WHAT THE TASK ASKS: Your output should be everything below from the line containing "Christian Dior" down to the line containing "Câu hỏi thường gặp", both ends included, copied exactly, with pictures left out.

DATA EXTRACT:
━━━━
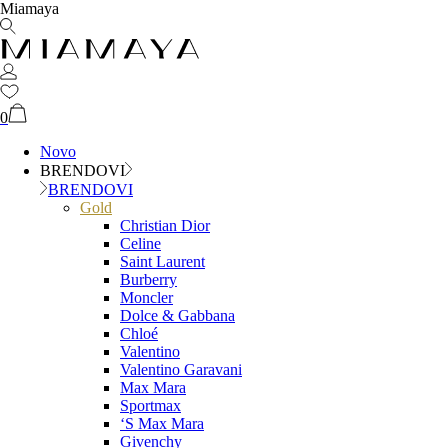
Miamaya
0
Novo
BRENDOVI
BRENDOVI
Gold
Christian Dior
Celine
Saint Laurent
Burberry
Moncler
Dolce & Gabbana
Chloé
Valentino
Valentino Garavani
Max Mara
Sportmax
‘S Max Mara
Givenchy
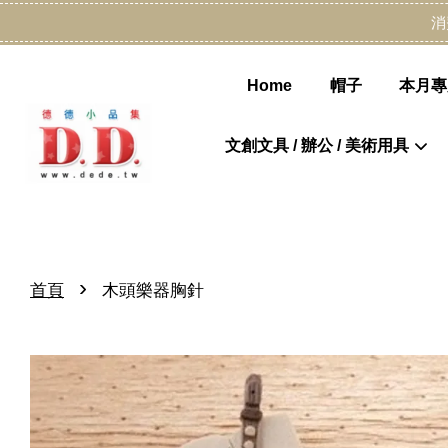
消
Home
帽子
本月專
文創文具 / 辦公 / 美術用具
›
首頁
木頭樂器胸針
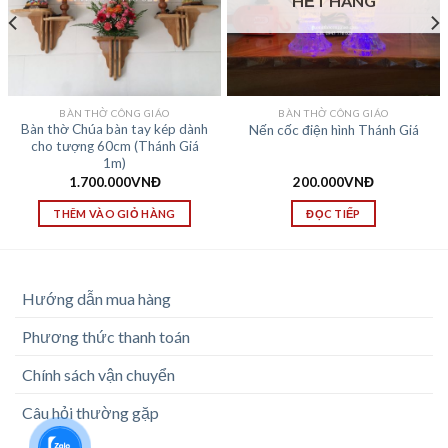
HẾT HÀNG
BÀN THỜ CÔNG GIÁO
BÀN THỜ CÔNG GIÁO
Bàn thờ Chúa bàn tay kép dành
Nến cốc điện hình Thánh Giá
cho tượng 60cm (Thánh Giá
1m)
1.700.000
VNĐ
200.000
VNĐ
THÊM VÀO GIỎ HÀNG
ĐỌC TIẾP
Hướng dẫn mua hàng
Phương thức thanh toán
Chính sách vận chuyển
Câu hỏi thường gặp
━━━━
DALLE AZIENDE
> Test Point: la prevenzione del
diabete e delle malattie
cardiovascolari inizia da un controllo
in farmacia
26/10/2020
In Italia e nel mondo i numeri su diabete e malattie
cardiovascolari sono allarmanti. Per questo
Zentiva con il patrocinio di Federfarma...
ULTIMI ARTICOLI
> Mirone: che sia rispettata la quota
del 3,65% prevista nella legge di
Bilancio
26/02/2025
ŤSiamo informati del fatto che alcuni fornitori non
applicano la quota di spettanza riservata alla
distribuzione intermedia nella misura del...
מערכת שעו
━━━━
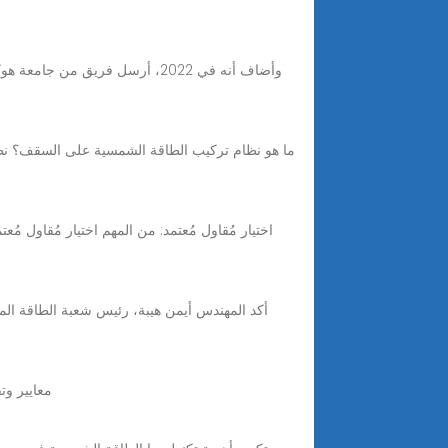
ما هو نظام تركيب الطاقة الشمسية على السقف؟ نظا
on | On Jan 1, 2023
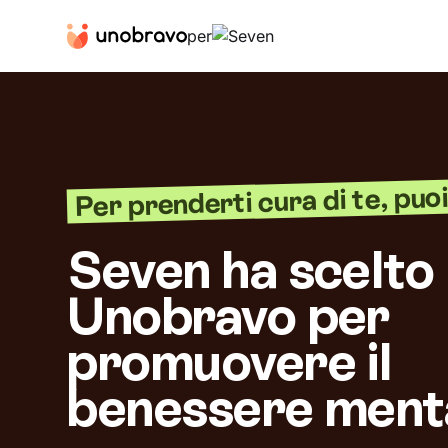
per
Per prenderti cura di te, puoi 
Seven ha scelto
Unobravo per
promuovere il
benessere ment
━━━━
ANSWER BELOW:
Christian Dior
Celine
Saint Laurent
Burberry
Moncler
Dolce & Gabbana
Chloé
Valentino
Valentino Garavani
Max Mara
Sportmax
‘S Max Mara
Givenchy
消
Home
帽子
本月專
文創文具 / 辦公 / 美術用具
›
首頁
木頭樂器胸針
HẾT HÀNG
BÀN THỜ CÔNG GIÁO
BÀN THỜ CÔNG GIÁO
Bàn thờ Chúa bàn tay kép dành
Nến cốc điện hình Thánh Giá
cho tượng 60cm (Thánh Giá
1m)
1.700.000
VNĐ
200.000
VNĐ
THÊM VÀO GIỎ HÀNG
ĐỌC TIẾP
Hướng dẫn mua hàng
Phương thức thanh toán
Chính sách vận chuyển
Câu hỏi thường gặp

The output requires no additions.